Ну, ни к чему такие мысли, Франсуа. Защитники у тебя всегда найдутся.
Да, найдутся, хотя и врагов оказалось немеряно.
Да, кстати, вскинулся Жан. Тебя уже спрашивали двое. Думаю, ты знаешь, откуда и от кого они.
Думаю, что знаю. Они еще придут.
Да, я тоже так думаю.
В это время открылась входная дверь и зашли два человека в капюшонах, закрывавших всю голову. Они отряхнули снег, осмотрелись и направились к стойке, прямо к Вийону. Обратили на них внимание и двое бургундцев, немного пошептались, бросили на стол деньги и потянулись к выходу. Возможно, узнали вошедших, а, может, и просто догадались, кто они такие и решили подождать для себя подходящего случая потом или где-нибудь в другом месте. Трактирщик Жан насмешливо посмотрел им вслед.
Франсуа узнал одного из вошедших. Те уселись на стулья возле стойки и кивнули в сторону кувшина с розовым вином. Жан налил им по бокалу.

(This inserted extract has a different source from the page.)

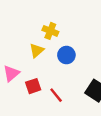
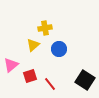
yellow cross: (50, 31) -> (45, 28), turned -32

Франсуа молчал и ждал, пока они начнут разговор сами.
У тебя неплохое розовое, сказал длинный, у которого камзол был перетянут ремнем и на боку висел кинжал в ножнах, украшенных серебром. Франсуа, мы по твою душу
Душу? усмехнулся Вийон. То монахи трясли мою душу как грушу. Теперь вы. А вам-то что нужно? Я вроде вам ничего не должен. А вот вы
Не цепляйся, маленький школяр. Мы не такие уж звери, как ты думаешь. Ты должен же понимать, что иначе и не могло быть. Тебя бы все равно пощадили.
Ничего себе, пощадили! Считаешь, что смертная казнь пощада?!
Но ведь не казнили же!
А вы при чем? Если уж кто помог, то не вы. Да и изгнание из Парижа тоже не фонтан.
Конечно, но, согласись, это же не Монфокон.
Не Монфокон, да, хотя долго ли я протяну там, за стенами города? Может быть, быстрая смерть была бы все же легче.
Ладно, ладно, не надо! Я всё понимаю. Все всё понимают. Нас послали не для диспута. Он положил на стол толстый кошелек и свернутую в четверть бумагу. Это тебе на первое время. И письмо к кой-кому. Там и записка, и адрес. Потом дашь о себе знать, когда устроишься, еще поможем, чем сможем.
Ладно, усмехнулся Франсуа, не та ситуация, чтобы корчить из себя гордеца. Передай ребятам спасибо. Деньги хорошо, хотя мне сейчас нужен скорее хороший лекарь.
Кокийяр кивнул на бумагу. Там тебе помогут и с лекарем. Главное, ты на ногах стоишь, уже это одно дорогого стоит. Да, и вот тебе еще, он снял с пояса свой дорогой кинжал и протянул его поэту.
Да, хороший, кинжал однако, я его на всякий случай спрячу куда подальше. Меня из-за него могут пришить еще в воротах.
Браток подал руку Вийону, тот пожал ее, кокийяры допили свои бокалы, кивнули трактирщику и пошли к выходу.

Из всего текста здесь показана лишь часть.